You've never even held hands with another guy in public? Get out! Really? Next you're going to tell me you never had a cell phone.


----------



## wrongnumber (May 24, 2009)

I think they do that in India.


----------



## Mrs Salvatore (Mar 27, 2014)

Men should definitely try being friends with women more often. It's really good for your emotional health.


----------



## normalsucksbutsodoesSA (Apr 2, 2015)

It honestly doesn't matter if you're or straight. I'm 100% straight and would be down for that. It's a pity more guys don't do it. Having friends like that would assure me that I'm doing something right.


----------



## RandomGentleman (Aug 4, 2014)

Relationships can be close without hugging, cuddling and holding hands. Call me narrowminded if you wish, but I find that level of intimacy uncomfortable for two people not in a romantic relationship, Whether that relationship be male-male or male-female.

I personally know I wouldn't be interested in anything of that sort, but according to the replies here plenty of people are...So...Eh?


----------



## chompers (Feb 3, 2015)

Maybe you need to find an asexual guy, and then there wouldn't be a chance of weirdness or feelings developing


----------



## Steinerz (Jul 15, 2013)

I had a thing like this with these 2 dudes in highschool. Was great. Nice dudes. *brohug* we weren't very close even. Just something we did. Don't need to bring sexual preference into it.


----------



## SilentLyric (Aug 20, 2012)

Mrs Salvatore said:


> Men should definitely try being friends with women more often. It's really good for your emotional health.
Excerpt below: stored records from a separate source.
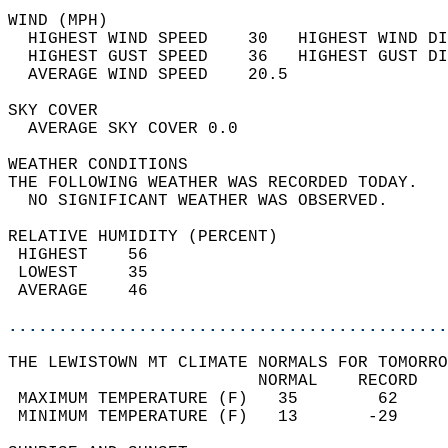
WIND (MPH)                                  
  HIGHEST WIND SPEED    30   HIGHEST WIND DI
  HIGHEST GUST SPEED    36   HIGHEST GUST DI
  AVERAGE WIND SPEED    20.5                
SKY COVER                                   
  AVERAGE SKY COVER 0.0                     
WEATHER CONDITIONS                          
THE FOLLOWING WEATHER WAS RECORDED TODAY.   
  NO SIGNIFICANT WEATHER WAS OBSERVED.      
RELATIVE HUMIDITY (PERCENT)  
 HIGHEST    56                              
 LOWEST     35                              
 AVERAGE    46                              
............................................
THE LEWISTOWN MT CLIMATE NORMALS FOR TOMORRO
                         NORMAL    RECORD   
 MAXIMUM TEMPERATURE (F)   35        62     
 MINIMUM TEMPERATURE (F)   13       -29     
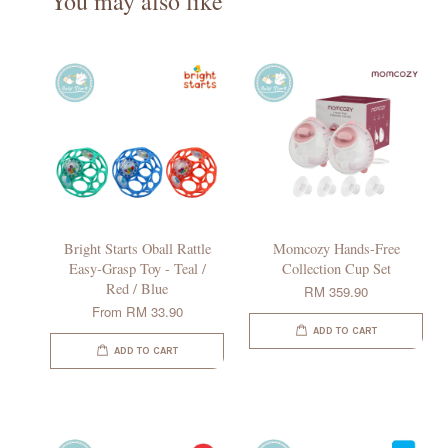
You may also like
Bright Starts Oball Rattle
Momcozy Hands-Free
Easy-Grasp Toy - Teal /
Collection Cup Set
Red / Blue
RM 359.90
From
RM 33.90
ADD TO CART
ADD TO CART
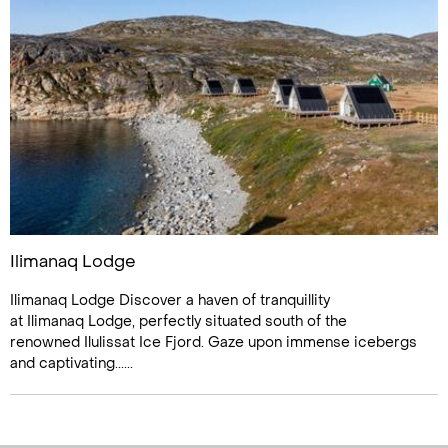
Ilimanaq Lodge
Ilimanaq Lodge Discover a haven of tranquillity
at Ilimanaq Lodge, perfectly situated south of the
renowned Ilulissat Ice Fjord. Gaze upon immense icebergs
and captivating......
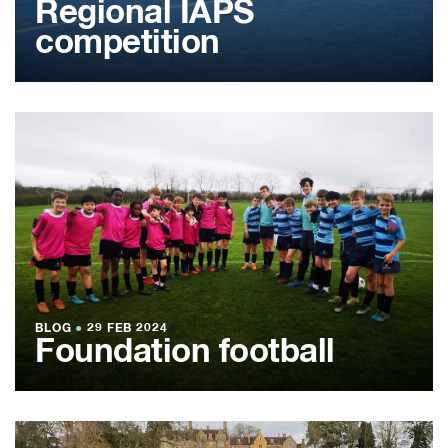
Regional IAPS
competition
BLOG
●
29 FEB 2024
Foundation football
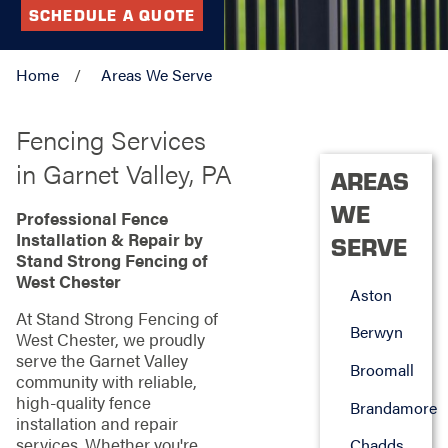
SCHEDULE A QUOTE
Home
Areas We Serve
Fencing Services
in Garnet Valley, PA
AREAS
WE
Professional Fence
Installation & Repair by
SERVE
Stand Strong Fencing of
West Chester
Aston
At Stand Strong Fencing of
Berwyn
West Chester, we proudly
serve the Garnet Valley
Broomall
community with reliable,
high-quality fence
Brandamore
installation and repair
services. Whether you're
Chadds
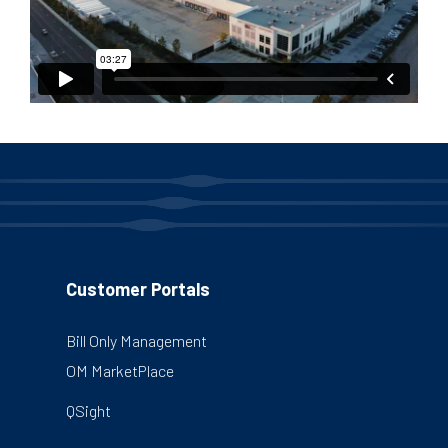
Customer Portals
Bill Only Management
OM MarketPlace
QSight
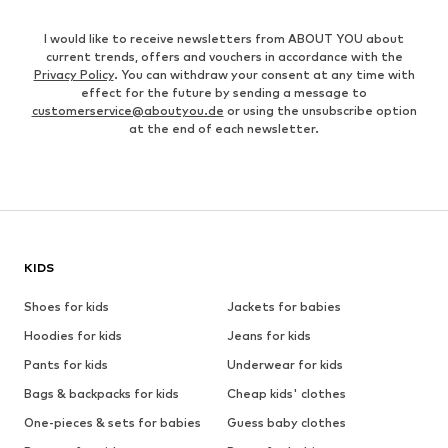
I would like to receive newsletters from ABOUT YOU about
current trends, offers and vouchers in accordance with the
Privacy Policy
. You can withdraw your consent at any time with
effect for the future by sending a message to
customerservice@aboutyou.de
or using the unsubscribe option
at the end of each newsletter.
KIDS
Shoes for kids
Jackets for babies
Hoodies for kids
Jeans for kids
Pants for kids
Underwear for kids
Bags & backpacks for kids
Cheap kids' clothes
One-pieces & sets for babies
Guess baby clothes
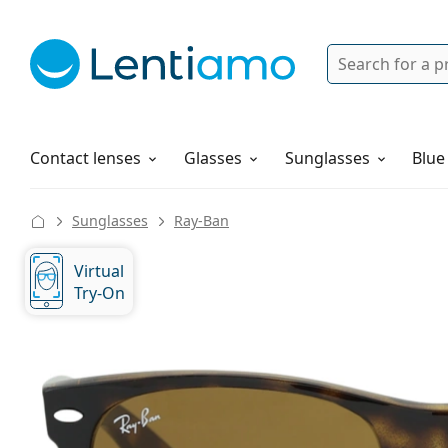
Search
Login
Navigation Menu
Solutions
How to order
Contact lenses
Glasses
Sunglasses
Blue
Sunglasses
Ray-Ban
Virtual
Try-On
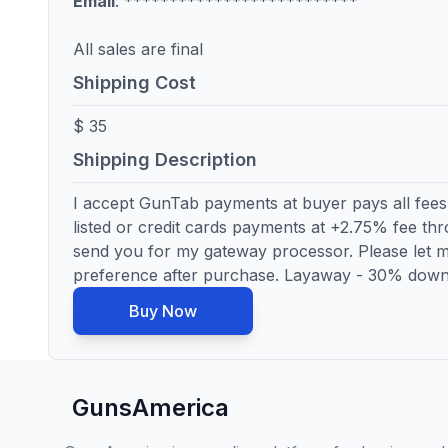
Email
: **************************
All sales are final
Shipping Cost
$ 35
Shipping Description
I accept GunTab payments at buyer pays all fees
listed or credit cards payments at +2.75% fee thro
send you for my gateway processor. Please let
preference after purchase. Layaway - 30% down
Buy Now
GunsAmerica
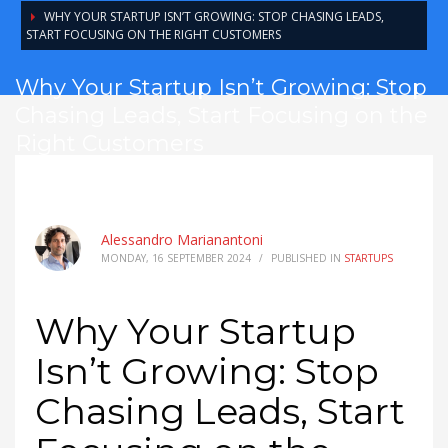
WHY YOUR STARTUP ISN’T GROWING: STOP CHASING LEADS,
START FOCUSING ON THE RIGHT CUSTOMERS
Why Your Startup Isn’t Growing: Stop
Chasing Leads, Start Focusing on the
Right Customers
Alessandro Marianantoni
MONDAY, 16 SEPTEMBER 2024
/
PUBLISHED IN
STARTUPS
Why Your Startup
Isn’t Growing: Stop
Chasing Leads, Start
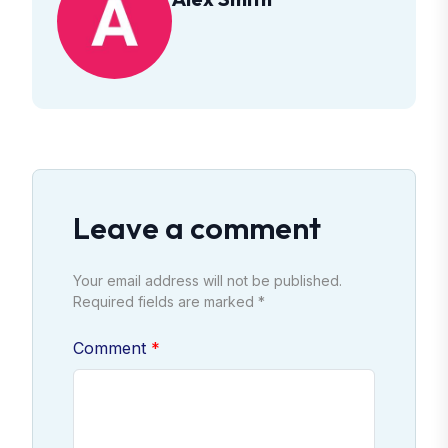
Leave a comment
Your email address will not be published.
Required fields are marked *
Comment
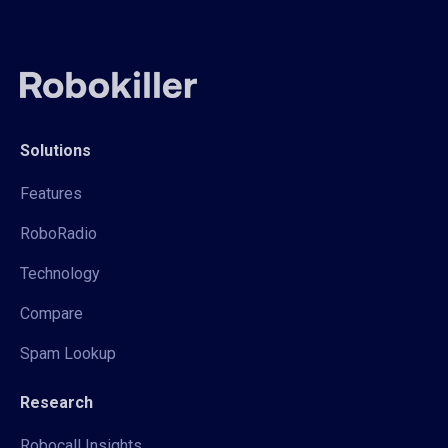
Solutions
Features
RoboRadio
Technology
Compare
Spam Lookup
Research
Robocall Insights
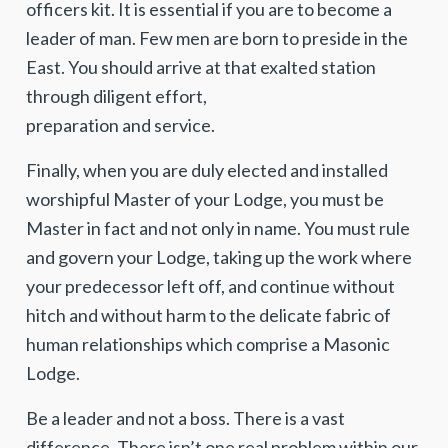
officers kit. It is essential if you are to become a
leader of man. Few men are born to preside in the
East. You should arrive at that exalted station
through diligent effort,
preparation and service.
Finally, when you are duly elected and installed
worshipful Master of your Lodge, you must be
Master in fact and not only in name. You must rule
and govern your Lodge, taking up the work where
your predecessor left off, and continue without
hitch and without harm to the delicate fabric of
human relationships which comprise a Masonic
Lodge.
Be a leader and not a boss. There is a vast
difference. There isn’t one real problem within our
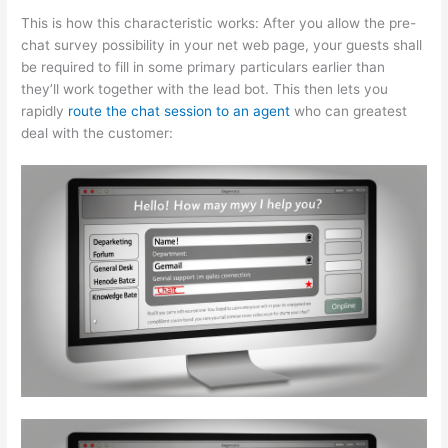
This is how this characteristic works: After you allow the pre-
chat survey possibility in your net web page, your guests shall
be required to fill in some primary particulars earlier than
they’ll work together with the lead bot. This then lets you
rapidly
route the chat session to an agent
who can greatest
deal with the customer:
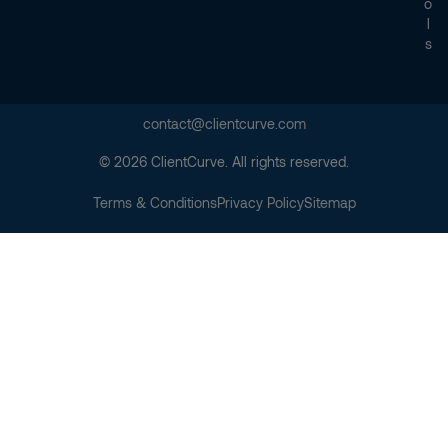
O
L
S
contact@clientcurve.com
© 2026 ClientCurve. All rights reserved.
Terms & Conditions
Privacy Policy
Sitemap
yeah. It doesn't make sense to limit the opportunity to get to know someone, a complex individual with a unique story, just because of gender.



Steiner of Thule said:


> I had a thing like this with these 2 dudes in highschool. Was great. Nice dudes. *brohug* we weren't very close even. Just something we did. Don't need to bring sexual preference into it.


awww I'm so jealous. I want something like that.


----------



## ChrispyLamb (May 10, 2015)

Oh iunno about cuddling, but I'm down for "bro bonding." I'm also jealous of those who hang out at each other's houses for movies and just... hang out all the time in general.

I'm not very interested in befriending girls because I get anxious about people thinking we're dating and it tumbles into this whole mess. I prefer to see myself as asexual than gay, though (nothing wrong with that however!).


----------



## Ignopius (Mar 19, 2013)

Honestly, I could not be affectionate with a female and yet still view her as a platonic friend. I would likely think of her in other ways.


----------



## Bored Alien (Feb 5, 2015)

I'd be up for that with a chick but I'd be nervous cuddling because I'd definitely have an erection.


----------



## AxeDroid (Jan 11, 2013)

I had that but then she started to accused me of being jealous just because I was worried about her health.


----------



## apx24 (Jan 31, 2012)

RadnessaurousRex said:


> You want a hug bro!


----------



## srschirm (Jun 25, 2006)

It could happen, but most men would want to go farther. Especially as they became emotionally closer to you, which cuddling, hand-holding, etc. would inevitably lead to.


----------